GHK-Cu Dosage in Published Research
Research Context Only
GHK-Cu is a research peptide compound without an FDA-approved drug indication for any route of administration. No validated human systemic dosing protocol exists in the peer-reviewed literature. What follows is a summary of the doses used in published studies — not a dosing recommendation.
Human topical studies. Topical GHK-Cu concentrations in published human cosmetic and dermatological studies range from 0.1% to 3%. The Badenhorst (2016) nanocarrier wrinkle study did not fully disclose concentration; the ALAVAX hair trial used 50–100 mg/mL of the GHK peptide complex.[6][18]
Human clinical pharmacokinetics. No formal Phase I human pharmacokinetic study for systemic GHK-Cu has been registered on ClinicalTrials.gov or published in peer-reviewed literature. The plasma half-life after intravenous administration is estimated at approximately 0.5–1 hour based on rapid peptidase degradation kinetics in plasma — an estimate from analogy, not direct measurement.
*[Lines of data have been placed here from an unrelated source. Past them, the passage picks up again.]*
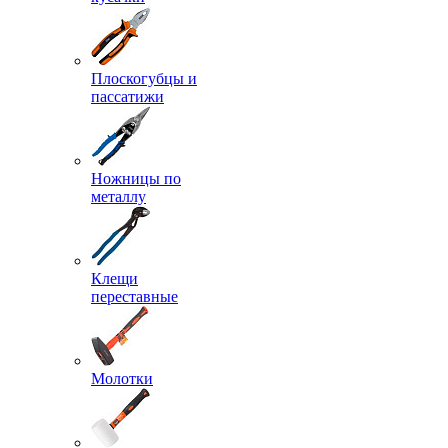
Плоскогубцы и
пассатижи
Ножницы по
металлу
Клещи
переставные
Молотки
Animal intraperitoneal studies. The lung protection studies used GHK-Cu at 0.2, 2, 20 μg/g/day IP in C57BL/6J mice.[9] The pulmonary fibrosis studies used 2.6, 26, 260 μg/mL/day IP on alternating days.[8] The skeletal muscle studies used 0.2 and 2 mg/kg IP.[10]
Animal intranasal studies. The aging-mouse cognitive study used GHK-Cu at 15 mg/kg/day intranasal for 8 weeks in 20-month-old mice.[15]
In-vitro cell studies. Fibroblast collagen stimulation was measured from 10⁻¹² to 10⁻⁹ M in cell culture medium.[1]